How does tracing work with binary protocols?
- 31m:45s Now you’re looking at a binary protocol going over the wire, instead of text. So Zipkin doesn’t directly work in that example. You need to have some sort of proxy or service mesh.
- 31m:50s I’ve been using linkerd, which is a JVM based service mesh, which is also now a sponsored project in the Cloud Native Computing Foundation. IBM wrote one, and there’s Lyft’s Envoy.
- 32m:10s A service mesh addresses a lot of these issues like inter-service communication - and observability is a key part of that.
- 32m:20s Linkerd has support for Zipkin - so all of your gRPC communication is encrypted with TLS but the mesh lets you pull out the components to send to Zipkin.
What about using the latest and greatest?
- 32m:00s I see people wanting to move to micro-services; at the same time, there’s a lot of cool technologies like Docker and Rkt, thinks like Kubernetes, Mesos, Amazon ECS - so it’s tempting when you’re adopting one thing (like micro-services) to adopt a lot of other things at the same time.

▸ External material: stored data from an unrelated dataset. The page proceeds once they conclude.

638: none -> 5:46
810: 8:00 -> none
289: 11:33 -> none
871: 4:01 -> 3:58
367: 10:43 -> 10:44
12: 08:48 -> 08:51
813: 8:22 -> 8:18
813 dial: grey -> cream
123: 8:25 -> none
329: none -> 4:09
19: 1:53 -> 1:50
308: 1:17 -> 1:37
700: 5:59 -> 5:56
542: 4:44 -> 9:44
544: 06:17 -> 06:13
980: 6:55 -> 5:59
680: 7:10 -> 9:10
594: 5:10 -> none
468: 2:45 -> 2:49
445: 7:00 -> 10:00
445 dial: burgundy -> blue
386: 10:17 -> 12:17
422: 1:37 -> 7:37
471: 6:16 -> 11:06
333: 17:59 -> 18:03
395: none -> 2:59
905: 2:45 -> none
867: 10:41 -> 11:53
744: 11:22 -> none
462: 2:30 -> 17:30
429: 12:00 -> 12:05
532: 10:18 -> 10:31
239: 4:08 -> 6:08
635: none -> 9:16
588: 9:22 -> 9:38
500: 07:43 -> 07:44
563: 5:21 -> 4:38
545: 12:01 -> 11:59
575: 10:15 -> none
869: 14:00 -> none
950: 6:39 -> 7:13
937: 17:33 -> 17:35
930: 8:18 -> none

- 33m:30s In my mind they are separate things - you can implement architectures to use many different technologies, and you can use different technologies to implement the same architecture.
- 33m:45s What I was getting at with this - technologists love to play with technology and experiment with.
- 34m:15s One thing I’ve seen people getting tempted at is getting lost in technology details, like getting lost in Java frameworks.
- 34m:30s I’ve now pulled back and focus on core principles and core values that can be delivered by technologies.
- 34m:40s When you make a choice to bring something into the stack, be very careful about the operational overhead, skills gap, and evaluate technology correctly - not only at a technical level, but at the CTO level, it’s more important to evaluate the architecture.
- 35m:10s As the CTO you’ve got a lot of business responsibility, and you may not be in a place to comment on the technology or coding hands on - but you’ve got to have something in your tool-belt that says: this is how I know it’s not just fancy technology coming in, it will deliver value as well.
- 35m:40s There’s a presentation on YouTube, which I put together quickly - but I realised that it has got a lot of value, because as people move up the technical ladder to CTO you need to keep dialled in to making the correct choices at the appropriate level of the technologies.